Defeating the parser

The part of Corticon Studio that checks for data type mismatches (along with all other syntactical problems) is the Parser. The Parser exists to ensure that whatever is expressed in a Rulesheet can be correctly translated and compiled into code executable by Corticon Studio's Ruletest as well as by the Corticon Server. Because this is a critical function, much effort has been put into the Parser's accuracy and efficiency. But rule modelers should understand that the Parser is not perfect, and can't anticipate all possible combinations of the rule language. It is still possible to slip one past the Parser. Here is an example:

Figure 134. LHS and RHS Resolve to Integers

In the figure above, we see an assignment expression where both LHS and RHS return Integers under all circumstances. But making a minor change to the RHS throws this result into confusion:

Figure 135. Will the RHS Still Resolve to an Integer?

The minor change of adding a division step to the RHS expression has a major effect on the data type of the RHS. Prior to modification, the RHS always returns an Integer, but an odd Integer! When we divide an odd Integer by 2, a Decimal always results. The Parser is smart, but not smart enough to catch this problem.

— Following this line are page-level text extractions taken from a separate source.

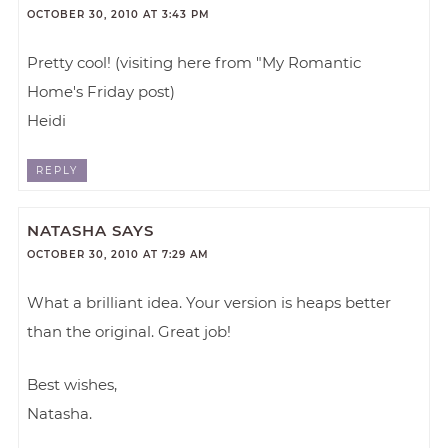
OCTOBER 30, 2010 AT 3:43 PM
Pretty cool! (visiting here from "My Romantic
Home's Friday post)
Heidi
REPLY
NATASHA
SAYS
OCTOBER 30, 2010 AT 7:29 AM
What a brilliant idea. Your version is heaps better
than the original. Great job!
Best wishes,
Natasha.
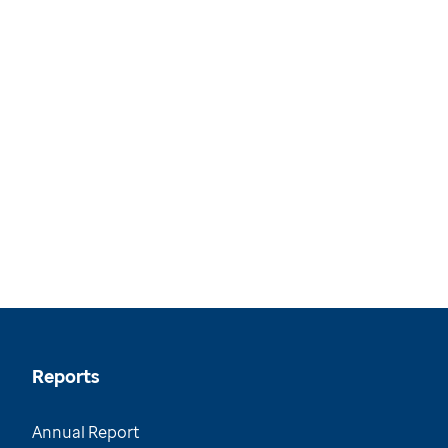
Reports
Annual Report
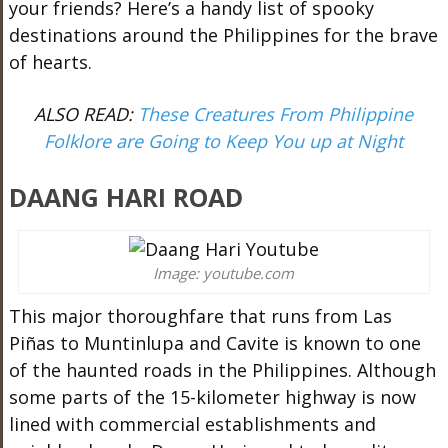
your friends? Here’s a handy list of spooky
destinations around the Philippines for the brave
of hearts.
ALSO READ:
These Creatures From Philippine
Folklore are Going to Keep You up at Night
DAANG HARI ROAD
Image: youtube.com
This major thoroughfare that runs from Las
Piñas to Muntinlupa and Cavite is known to one
of the haunted roads in the Philippines. Although
some parts of the 15-kilometer highway is now
lined with commercial establishments and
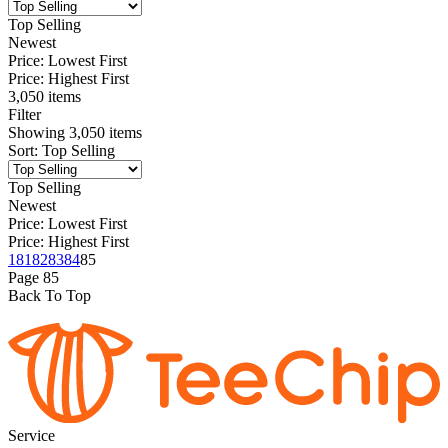
Top Selling
Newest
Price: Lowest First
Price: Highest First
3,050 items
Filter
Showing
3,050
items
Sort
:
Top Selling
Top Selling
Newest
Price: Lowest First
Price: Highest First
1
81
82
83
84
85
Page
85
Back To Top
Service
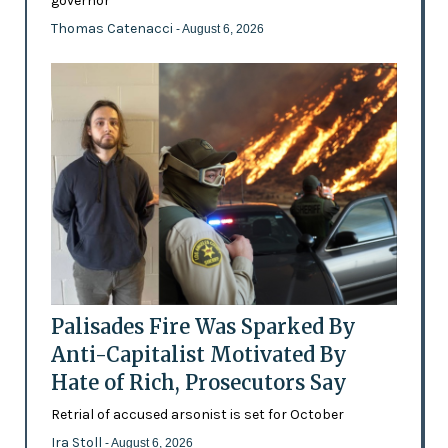
governor
Thomas Catenacci
- August 6, 2026
Palisades Fire Was Sparked By
Anti-Capitalist Motivated By
Hate of Rich, Prosecutors Say
Retrial of accused arsonist is set for October
Ira Stoll
- August 6, 2026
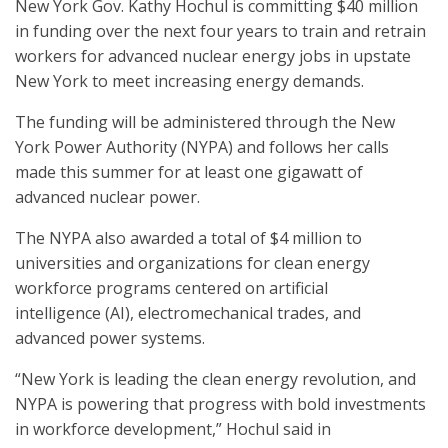
New York Gov. Kathy Hochul is committing $40 million
in funding over the next four years to train and retrain
workers for advanced nuclear energy jobs in upstate
New York to meet increasing energy demands.
The funding will be administered through the New
York Power Authority (NYPA) and follows her calls
made this summer for at least one gigawatt of
advanced nuclear power.
The NYPA also awarded a total of $4 million to
universities and organizations for clean energy
workforce programs centered on artificial
intelligence (AI), electromechanical trades, and
advanced power systems.
“New York is leading the clean energy revolution, and
NYPA is powering that progress with bold investments
in workforce development,” Hochul said in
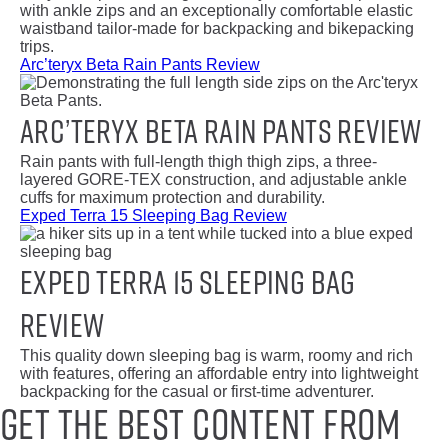
with ankle zips and an exceptionally comfortable elastic
waistband tailor-made for backpacking and bikepacking
trips.
Arc’teryx Beta Rain Pants Review
Arc’teryx Beta Rain Pants Review
Rain pants with full-length thigh thigh zips, a three-
layered GORE-TEX construction, and adjustable ankle
cuffs for maximum protection and durability.
Exped Terra 15 Sleeping Bag Review
Exped Terra 15 Sleeping Bag
Review
This quality down sleeping bag is warm, roomy and rich
with features, offering an affordable entry into lightweight
backpacking for the casual or first-time adventurer.
Get the best content from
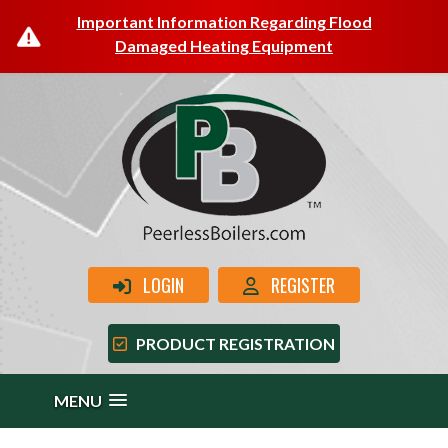
Important Information Regarding Flood
Damaged Heating Equipment
LOGIN
REGISTER
PRODUCT REGISTRATION
MENU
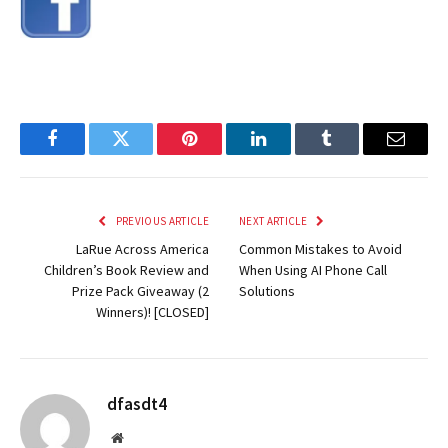
Facebook
Twitter
Pinterest
LinkedIn
Tumblr
Email
PREVIOUS ARTICLE
NEXT ARTICLE
LaRue Across America
Common Mistakes to Avoid
Children’s Book Review and
When Using AI Phone Call
Prize Pack Giveaway (2
Solutions
Winners)! [CLOSED]
dfasdt4
Website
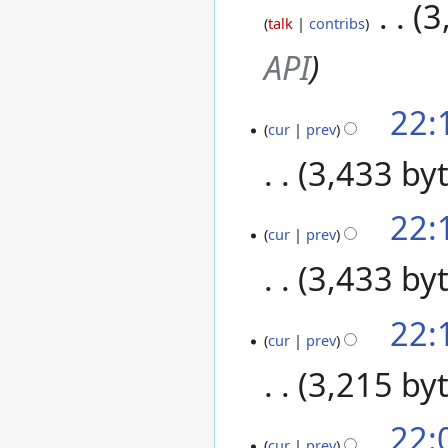
2020
‎
3
talk
contribs
API
22:
27
cur
prev
August
2020
3,433 by
22:
cur
prev
3,433 by
22:
cur
prev
3,215 by
22:
cur
prev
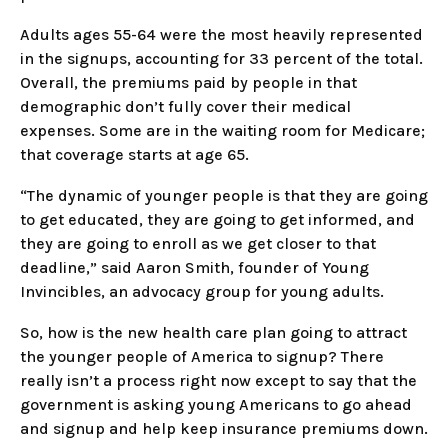
Adults ages 55-64 were the most heavily represented
in the signups, accounting for 33 percent of the total.
Overall, the premiums paid by people in that
demographic don’t fully cover their medical
expenses. Some are in the waiting room for Medicare;
that coverage starts at age 65.
“The dynamic of younger people is that they are going
to get educated, they are going to get informed, and
they are going to enroll as we get closer to that
deadline,” said Aaron Smith, founder of Young
Invincibles, an advocacy group for young adults.
So, how is the new health care plan going to attract
the younger people of America to signup? There
really isn’t a process right now except to say that the
government is asking young Americans to go ahead
and signup and help keep insurance premiums down.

When the rule is executed, what happens? How does the Corticon Server react when the rule instructs it to force a Decimal value into an attribute of type Integer? The server responds by truncating the Decimal value. For example if integer2 has the value of 2, then the RHS returns the Decimal value of 2.5. This value is truncated to 2 and then assigned to integer1 in the LHS.

When we focus on this rule here, alone and isolated, it's relatively easy to see the problem. But in a complex Rulesheet, it may be difficult to uncover this sort of problem. Your only clue to its existence may be numerical test results that do not match the expected values. To be safe, it's usually a good idea to ensure the LHS of numeric calculations has a Decimal data type so no data is inadvertently lost through truncation.